Output what the records say, word for word, with no images.

Transcribed page contents

---

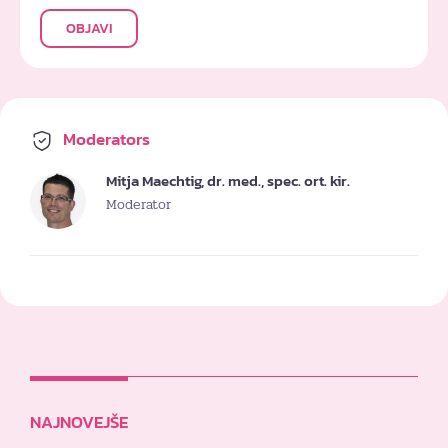
OBJAVI
Moderators
Mitja Maechtig, dr. med., spec. ort. kir.
Moderator
NAJNOVEJŠE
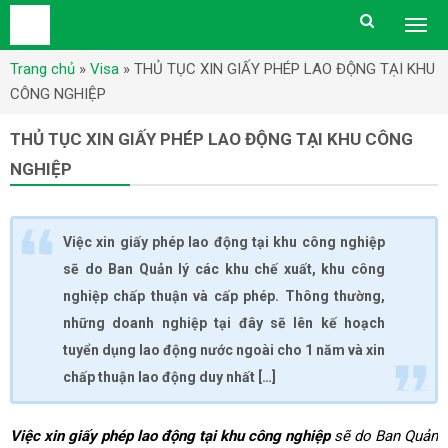
Togg
men
Trang chủ
»
Visa
»
THỦ TỤC XIN GIẤY PHÉP LAO ĐỘNG TẠI KHU
CÔNG NGHIỆP
THỦ TỤC XIN GIẤY PHÉP LAO ĐỘNG TẠI KHU CÔNG
NGHIỆP
Việc xin giấy phép lao động tại khu công nghiệp
sẽ do Ban Quản lý các khu chế xuất, khu công
nghiệp chấp thuận và cấp phép. Thông thường,
những doanh nghiệp tại đây sẽ lên kế hoạch
tuyển dụng lao động nước ngoài cho 1 năm và xin
chấp thuận lao động duy nhất […]
Việc xin giấy phép lao động tại khu công nghiệp
sẽ do Ban Quản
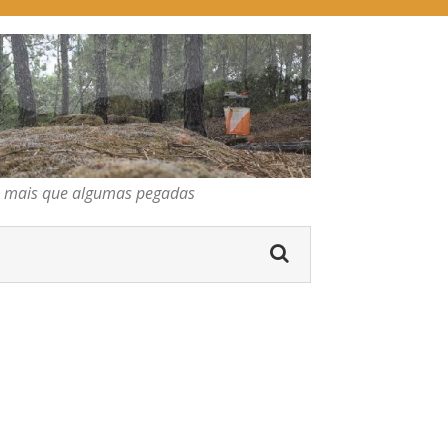
pegadas
os mais que algumas pegadas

---

> _Completed exercise_
OBJAVI
Moderators
Mitja Maechtig, dr. med., spec. ort. kir.
Moderator
NAJNOVEJŠE
Togg
men
Trang chủ
»
Visa
»
THỦ TỤC XIN GIẤY PHÉP LAO ĐỘNG TẠI KHU
CÔNG NGHIỆP
THỦ TỤC XIN GIẤY PHÉP LAO ĐỘNG TẠI KHU CÔNG
NGHIỆP
Việc xin giấy phép lao động tại khu công nghiệp
sẽ do Ban Quản lý các khu chế xuất, khu công
nghiệp chấp thuận và cấp phép. Thông thường,
những doanh nghiệp tại đây sẽ lên kế hoạch
tuyển dụng lao động nước ngoài cho 1 năm và xin
chấp thuận lao động duy nhất […]
Việc xin giấy phép lao động tại khu công nghiệp
sẽ do Ban Quản
pegadas
os mais que algumas pegadas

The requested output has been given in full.